START Task inputs

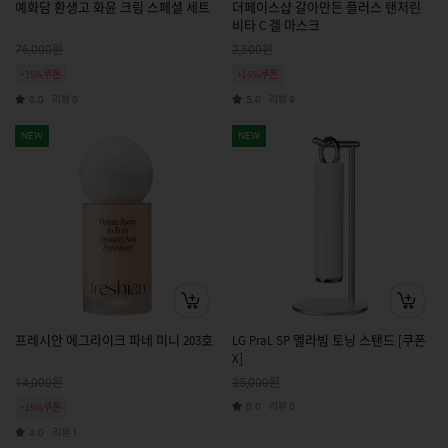
예화담 환생고 화윤 크림 스페셜 세트
더페이스샵 갈아만든 플러스 탠저린
비타 C 겔 마스크
원
원
76,000
2,500
+15%쿠폰
+15%쿠폰
리뷰
리뷰
0.0
0
5.0
9
NEW
NEW
프레시안 에그라이크 파네 미니 203호
LG PraL SP 멜라빔 토닝 스탠드 [쿠폰
X]
원
원
14,000
35,000
리뷰
+15%쿠폰
0.0
0
리뷰
4.0
1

END Task inputs

*Task requirements*.
Only one thing belongs in the reply: the exact lines of the listing above, from the one with "LG PraL SP 멜라빔 토닝 스탠드 [쿠폰" through its last line.

*Exercise output*.
LG PraL SP 멜라빔 토닝 스탠드 [쿠폰
X]
원
원
14,000
35,000
리뷰
+15%쿠폰
0.0
0
리뷰
4.0
1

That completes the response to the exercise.